Even the few deals he got done amounted to far less than he claimed. The agreement that ended his costly trade war with China did not result in the $200 billion in sales it was supposed to. The deal that replaced NAFTA was mostly just NAFTA, plus some concessions the Obama administration had already gotten during the TPP negotiations.
Trump’s lousy deal-making ability comes down to two shortcomings
- His zero-sum worldview leaves no room for a win/win outcome. He can only win if the other guy loses.
- His playbook only has one tactic: Make big demands, and then keep ratcheting up the pressure until his opponent gives in. This works fine if he holds all the cards, but in any more equal situation the other side eventually walks away.
2024. If we really do have a Biden/Trump rematch in 2024, it will be a test of the American electorate: Can a majority of voters tell the difference between hype and reality? Will they vote for a guy who puffs himself up and makes exaggerated claims of accomplishments he didn’t achieve and abilities he doesn’t have? Or will they recognize the guy who has been working hard for them and getting results?
If we can’t make that choice correctly, then I would claim it’s the American public that has suffered a severe cognitive decline.
[1] As Politico wrote at the time:
The emerging agreement also addresses the looming need to raise the debt ceiling indirectly, declining to commit conservatives to supporting any hike without other budgetary austerity they have insisted on.
[2] When I use loaded terms like hostage, ransom, and terrorist, I feel obligated to explain why they’re justified.
In a negotiation, it’s normal and acceptable to threaten actions the other side won’t like if they don’t give you what you want. What tips that tactic over into hostage-taking is if you’re threatening actions that nobody wants and nobody benefits from.
That’s what happens when kidnappers threaten to kill their hostage, or a terrorist threatens to blow up the plane he’s on. Killing the hostage doesn’t benefit the kidnappers in any way, but they’re counting on the hostage’s loved ones to dislike that option even more than they do.
Same thing here. Sending the United States into default wouldn’t accomplish any purpose for Republicans, and would in fact harm the constituents they represent. But they assume that Biden and the Democrats like that option even less than they do.

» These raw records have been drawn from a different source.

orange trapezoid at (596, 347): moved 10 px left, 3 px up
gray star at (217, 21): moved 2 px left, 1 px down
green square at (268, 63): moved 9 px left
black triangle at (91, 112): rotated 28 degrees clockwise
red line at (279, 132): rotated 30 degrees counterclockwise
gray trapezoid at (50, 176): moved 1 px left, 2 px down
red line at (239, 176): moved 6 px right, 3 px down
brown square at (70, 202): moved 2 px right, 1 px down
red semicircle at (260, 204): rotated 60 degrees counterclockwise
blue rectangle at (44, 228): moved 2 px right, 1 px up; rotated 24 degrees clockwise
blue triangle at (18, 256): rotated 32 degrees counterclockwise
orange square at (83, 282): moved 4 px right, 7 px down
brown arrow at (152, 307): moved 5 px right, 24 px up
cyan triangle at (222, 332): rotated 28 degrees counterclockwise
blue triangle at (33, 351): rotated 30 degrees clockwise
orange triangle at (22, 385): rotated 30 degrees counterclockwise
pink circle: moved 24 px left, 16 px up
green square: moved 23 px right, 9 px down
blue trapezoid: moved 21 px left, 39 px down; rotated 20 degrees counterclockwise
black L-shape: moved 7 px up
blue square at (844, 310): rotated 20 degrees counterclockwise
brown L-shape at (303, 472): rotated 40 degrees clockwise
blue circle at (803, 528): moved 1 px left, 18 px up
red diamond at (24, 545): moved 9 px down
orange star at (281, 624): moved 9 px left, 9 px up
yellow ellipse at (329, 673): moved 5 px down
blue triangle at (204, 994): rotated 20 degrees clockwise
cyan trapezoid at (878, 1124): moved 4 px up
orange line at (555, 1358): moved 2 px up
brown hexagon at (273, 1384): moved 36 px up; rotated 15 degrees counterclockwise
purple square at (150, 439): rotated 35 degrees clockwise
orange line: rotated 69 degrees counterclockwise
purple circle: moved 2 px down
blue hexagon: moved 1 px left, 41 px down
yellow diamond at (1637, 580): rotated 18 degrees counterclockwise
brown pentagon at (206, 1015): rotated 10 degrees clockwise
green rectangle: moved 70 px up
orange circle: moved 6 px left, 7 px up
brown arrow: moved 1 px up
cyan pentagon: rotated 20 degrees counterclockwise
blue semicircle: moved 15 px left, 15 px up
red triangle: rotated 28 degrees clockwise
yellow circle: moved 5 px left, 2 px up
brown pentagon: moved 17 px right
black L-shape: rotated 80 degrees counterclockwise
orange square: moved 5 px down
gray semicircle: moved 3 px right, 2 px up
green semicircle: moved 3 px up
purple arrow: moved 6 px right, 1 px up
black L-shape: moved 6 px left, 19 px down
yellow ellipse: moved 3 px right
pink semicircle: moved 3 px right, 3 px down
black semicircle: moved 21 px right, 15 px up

[3] If Biden is reelected, he’ll face the debt ceiling again in 2025. But by then, McCarthy may no longer be speaker.
[4] If you force voters to resolve this contradiction, they’ll usually grossly exaggerate the amount of money the government spends on something they don’t like, such as foreign aid, or subsidies for art they find offensive, or welfare payments to able-bodied adults who don’t want to work. In truth, you could zero out these kinds of payments without making much of a dent in the budget deficit.
[5] The narrowness of his margin is why McCarthy can’t let the House expel indicted fraudster George Santos. If Santos had been expelled and replaced by a Democrat, McCarthy’s bill would have failed.